Research from Indiana University shows that concerns about the impact of solar development on U.S. agricultural production are largely overstated, with corn, soybean and wheat prices expected to rise less than 5.6% if the buildout of large-scale solar on cropland is consistent with historical patterns.
Expanding utility-scale solar energy in the United States is unlikely to jeopardize food security, according to new research.
Researchers Jerome Dumortier and Rafael M. Almeida, from Indiana University, used a county-level agricultural model to investigate how replacing cropland with utility-scale solar farms could affect land allocation, crop prices, agricultural production, and farm incomes for major crops in the United States.
A base case for solar expansion found that if 40% of future solar development were placed on cropland, a rate the research report found is consistent with historical patterns, corn, soybean and wheat prices would increase by less than 5.6%. This figure is around a third compared to long-term estimates related to biofuel production.
In a major solar expansion scenario, which took into account the impact of 80% of new solar development taking place on cropland, price increases were calculated at 9.6% and 8.8% for corn and soybeans, rising to 18.4% for wheat. The differentiation is explained by wheat being located in areas with higher solar potential, the research article said.
The newspaper explains that the impacts on commodity prices are moderate because the total land area is significantly larger than the area required for solar farms. “Notably, the scenarios modeled in this analysis are also unlikely as they rely on a high proportion of cropland replacement to meet future solar deployment targets, and do not take into account location on pasture, grassland or marginal cropland,” it adds.
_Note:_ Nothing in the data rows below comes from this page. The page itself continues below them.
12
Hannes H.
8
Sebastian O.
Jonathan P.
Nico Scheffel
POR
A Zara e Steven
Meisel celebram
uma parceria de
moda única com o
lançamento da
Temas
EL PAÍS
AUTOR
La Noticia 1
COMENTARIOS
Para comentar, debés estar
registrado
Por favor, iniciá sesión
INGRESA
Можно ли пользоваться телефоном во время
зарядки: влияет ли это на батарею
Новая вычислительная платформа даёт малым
Dumortier said pv magazine that a central goal of the study was to replace speculation with data as debates over where solar projects should be built become increasingly heated.
“Much of the public debate about solar development on agricultural land has been driven by incomplete comparisons. Some estimates reported in the media compare solar energy needs to states the size of New Jersey, Maryland or even West Virginia, which naturally raises concerns. While the comparison to states is correct, it must be placed in proportion to the total amount of land available,” Dumortier explains.
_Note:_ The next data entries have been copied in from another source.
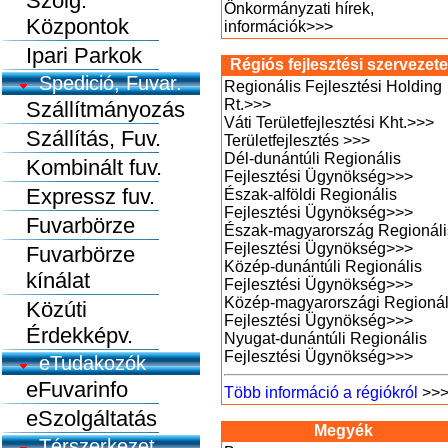
Szolg.
Önkormányzati hírek,
Központok
információk
>>>
Ipari Parkok
Régiós fejlesztési szervezet
Spedició, Fuvar.
Regionális Fejlesztési Holding
Rt.
>>>
Szállítmányozás
Váti Területfejlesztési Kht.
>>>
Szállítás, Fuv.
Területfejlesztés
>>>
Dél-dunántúli Regionális
Kombinált fuv.
Fejlesztési Ügynökség
>>>
Expressz fuv.
Észak-alföldi Regionális
Fejlesztési Ügynökség
>>>
Fuvarbörze
Észak-magyarország Regionáli
Fejlesztési Ügynökség
>>>
Fuvarbörze
Közép-dunántúli Regionális
kínálat
Fejlesztési Ügynökség
>>>
Közép-magyarországi Regionál
Közúti
Fejlesztési Ügynökség
>>>
Érdekképv.
Nyugat-dunántúli Regionális
Fejlesztési Ügynökség
>>>
eTudakozók
eFuvarinfo
Több információ a régiókról
>>
eSzolgáltatás
Megyék
Térszerkezet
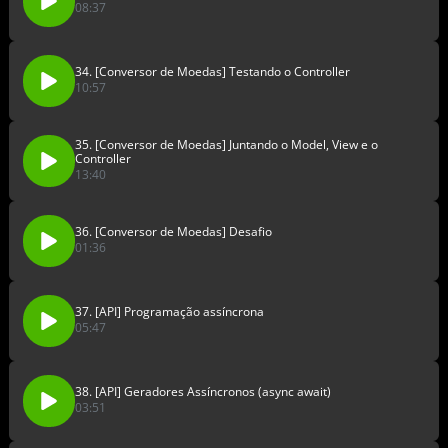
08:37
34. [Conversor de Moedas] Testando o Controller
10:57
35. [Conversor de Moedas] Juntando o Model, View e o
Controller
13:40
36. [Conversor de Moedas] Desafio
01:36
37. [API] Programação assíncrona
05:47
38. [API] Geradores Assíncronos (async await)
03:51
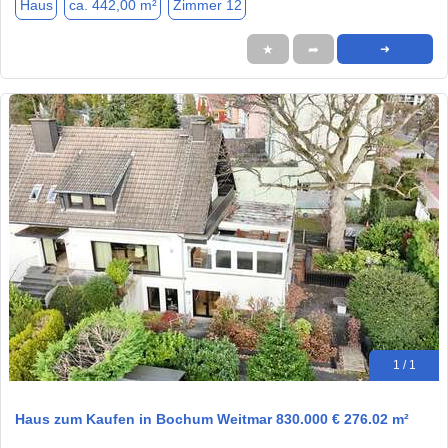
Haus
ca. 442,00 m²
Zimmer 12
★
➦
➜
1 / 1
Haus zum Kaufen in Bochum Weitmar 830.000 € 276.02 m²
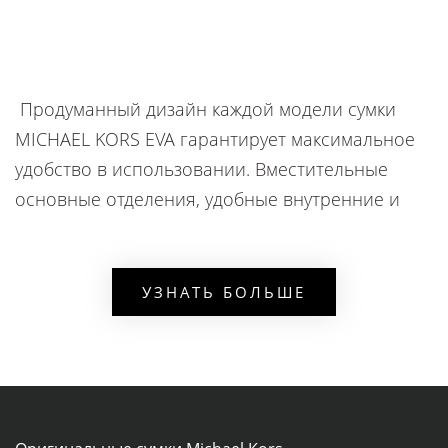
Продуманный дизайн каждой модели сумки
MICHAEL KORS EVA гарантирует максимальное
удобство в использовании. Вместительные
основные отделения, удобные внутренние и
внешние карманы позволяют аккуратно
организовать хранение ваших вещей, от
личных предметов до гаджетов и документов.
УЗНАТЬ БОЛЬШЕ
Металлическая фурнитура и логотипы бренда
добавляют изделиям блеска и подчеркивают
безупречность каждой модели.
Неотъемлемой частью вашего образа станет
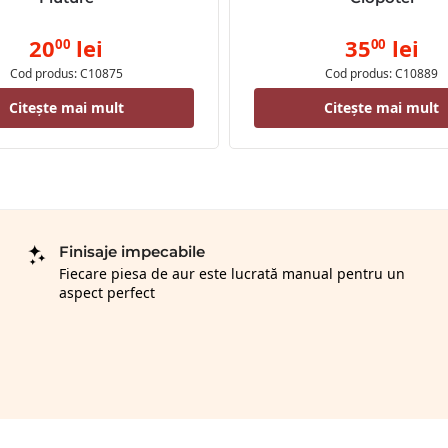
20
lei
35
lei
00
00
Cod produs: C10875
Cod produs: C10889
Citește mai mult
Citește mai mult
Finisaje impecabile
Fiecare piesa de aur este lucrată manual pentru un
aspect perfect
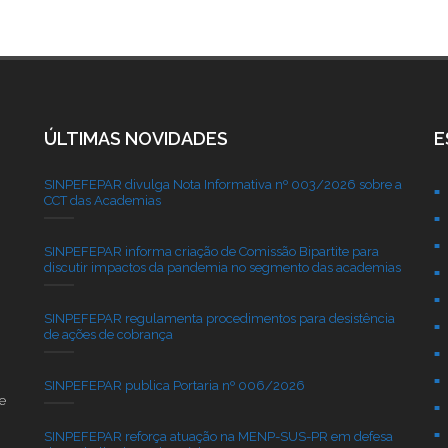
ÚLTIMAS NOVIDADES
E
SINPEFEPAR divulga Nota Informativa nº 003/2026 sobre a
CCT das Academias
SINPEFEPAR informa criação de Comissão Bipartite para
discutir impactos da pandemia no segmento das academias
SINPEFEPAR regulamenta procedimentos para desistência
de ações de cobrança
SINPEFEPAR publica Portaria nº 006/2026
e
SINPEFEPAR reforça atuação na MENP-SUS-PR em defesa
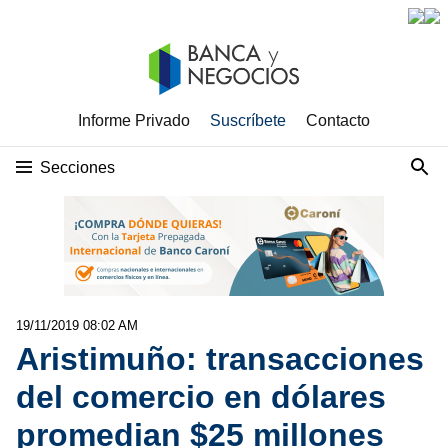
Informe Privado
Suscríbete
Contacto
Secciones
19/11/2019 08:02 AM
Aristimuño: transacciones
del comercio en dólares
promedian $25 millones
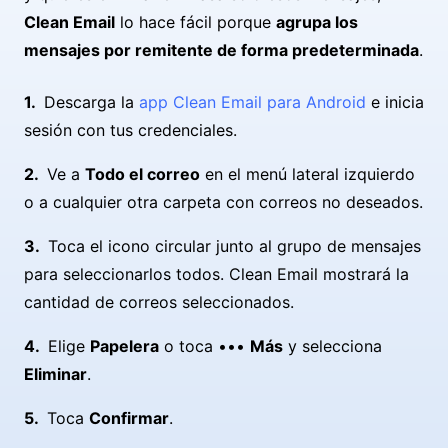
Clean Email
lo hace fácil porque
agrupa los
mensajes por remitente de forma predeterminada
.
Descarga la
app Clean Email para Android
e inicia
sesión con tus credenciales.
Ve a
Todo el correo
en el menú lateral izquierdo
o a cualquier otra carpeta con correos no deseados.
Toca el icono circular junto al grupo de mensajes
para seleccionarlos todos. Clean Email mostrará la
cantidad de correos seleccionados.
Elige
Papelera
o toca •••
Más
y selecciona
Eliminar
.
Toca
Confirmar
.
“The United States has a vast amount of agricultural land, and total cropland area has been declining for decades as productivity gains allow farmers to produce more with less land. These market effects lead to a downward trend in crop prices in the absence of shifts in demand or supply.”
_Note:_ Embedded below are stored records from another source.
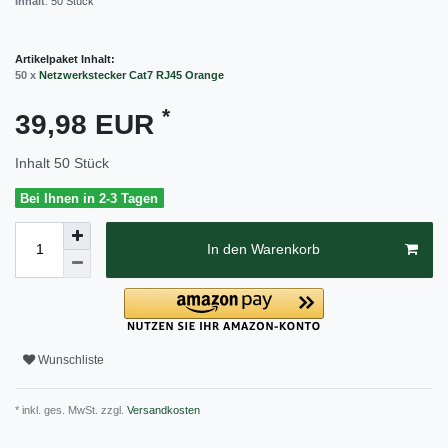
Inhalt
:
50
Stück
Artikelpaket Inhalt:
50 x
Netzwerkstecker Cat7 RJ45 Orange
*
39,98 EUR
Inhalt
50
Stück
Bei Ihnen in 2-3 Tagen
In den Warenkorb
Wunschliste
* inkl. ges. MwSt. zzgl.
Versandkosten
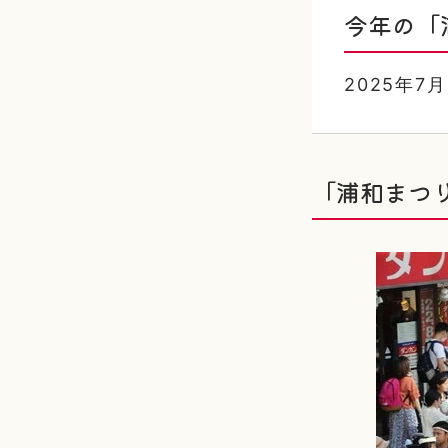
今年の「
2025年
「浦和まつ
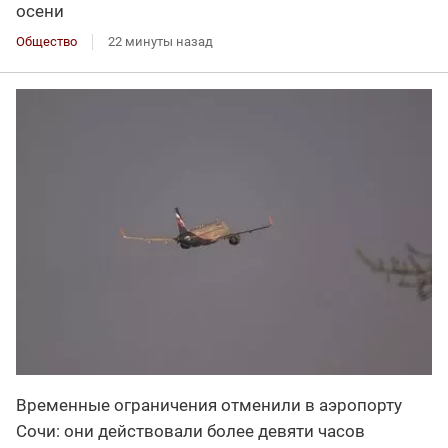
осени
Общество
22 минуты назад
Временные ограничения отменили в аэропорту
Сочи: они действовали более девяти часов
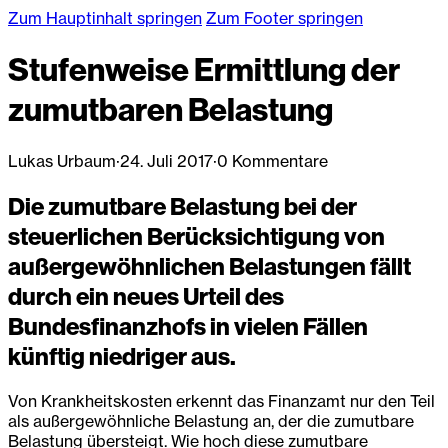
Zum Hauptinhalt springen
Zum Footer springen
Stufenweise Ermittlung der
zumutbaren Belastung
Lukas Urbaum
·
24. Juli 2017
·
0 Kommentare
Die zumutbare Belastung bei der
steuerlichen Berücksichtigung von
außergewöhnlichen Belastungen fällt
durch ein neues Urteil des
Bundesfinanzhofs in vielen Fällen
künftig niedriger aus.
Von Krankheitskosten erkennt das Finanzamt nur den Teil
als außergewöhnliche Belastung an, der die zumutbare
Belastung übersteigt. Wie hoch diese zumutbare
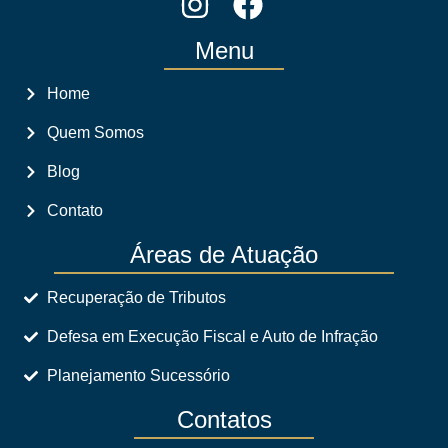
Menu
Home
Quem Somos
Blog
Contato
Áreas de Atuação
Recuperação de Tributos
Defesa em Execução Fiscal e Auto de Infração
Planejamento Sucessório
Contatos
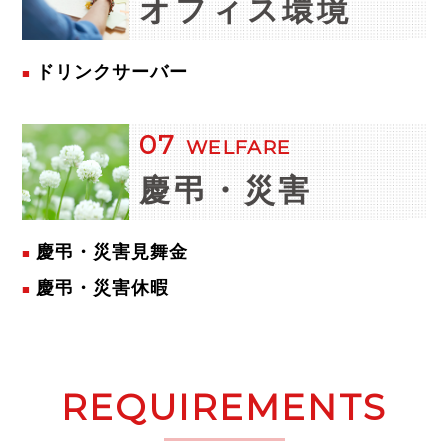
オフィス
環境
ドリンクサーバー
07
WELFARE
慶弔・災害
慶弔・災害見舞金
慶弔・災害休暇
REQUIREMENTS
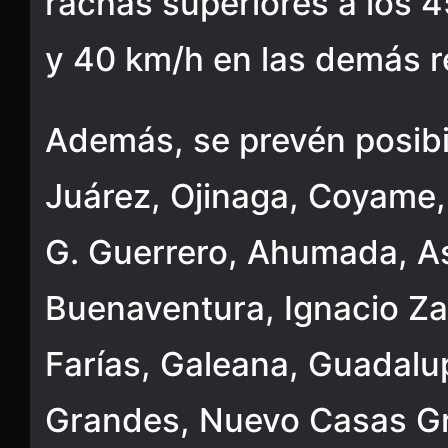
rachas superiores a los 4
y 40 km/h en las demás r
Además, se prevén posibil
Juárez, Ojinaga, Coyame,
G. Guerrero, Ahumada, A
Buenaventura, Ignacio Z
Farías, Galeana, Guadalu
Grandes, Nuevo Casas Gr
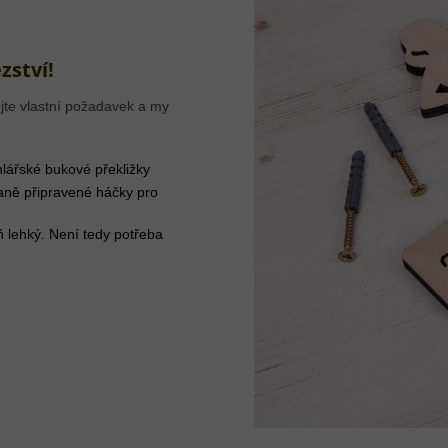
zství!
jte vlastní požadavek a my
lářské bukové překližky
aně připravené háčky pro
ň lehký. Není tedy potřeba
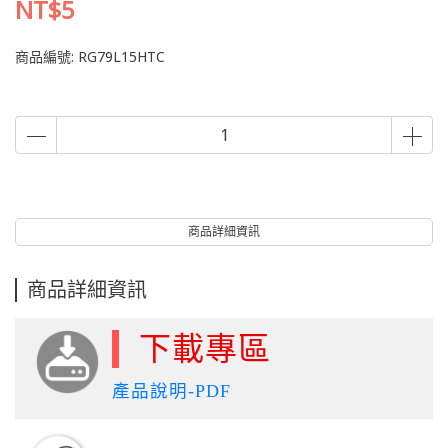
NT$5
商品編號:
RG79L15HTC
商品詳細資訊
商品詳細資訊
下載專區
產品說明-PDF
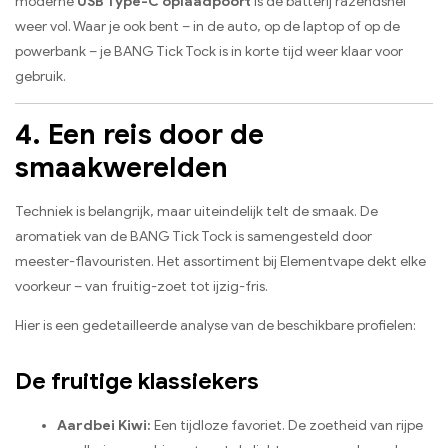
moderne
USB Type-C oplaadpoort
is de batterij razendsnel
weer vol. Waar je ook bent – in de auto, op de laptop of op de
powerbank – je BANG Tick Tock is in korte tijd weer klaar voor
gebruik.
4. Een reis door de
smaakwerelden
Techniek is belangrijk, maar uiteindelijk telt de smaak. De
aromatiek van de BANG Tick Tock is samengesteld door
meester-flavouristen. Het assortiment bij Elementvape dekt elke
voorkeur – van fruitig-zoet tot ijzig-fris.
Hier is een gedetailleerde analyse van de beschikbare profielen:
De fruitige klassiekers
Aardbei Kiwi:
Een tijdloze favoriet. De zoetheid van rijpe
Dumortier also said that meeting rising electricity demand with domestically produced energy, rather than remaining exposed to price fluctuations associated with globally traded fossil fuels and the geopolitical instability that impacts them, is a matter of both economic and national security importance.
“Solar installations are a domestic infrastructure and use fuel that is free and never subject to sanctions. Farmers understand this arithmetic well,” Dumortier said. “For generations, they have supported ethanol policy precisely because converting excess crop production into fuel creates an additional source of domestic energy demand and thereby supports crop prices. Solar leasing offers an additional supply-side opportunity: land that market forces are already withdrawing from crop production can generate stable long-term rents, diversifying agricultural incomes without endangering the broader agricultural system.”
“The data should give policymakers and the public reason to take a more measured view of a debate that has so far had more heat than light,” he added.
The research results are presented in the research paper “Limited impact of solar energy expansion on agricultural production and crop prices in the United States”, available in the magazine Land use policy.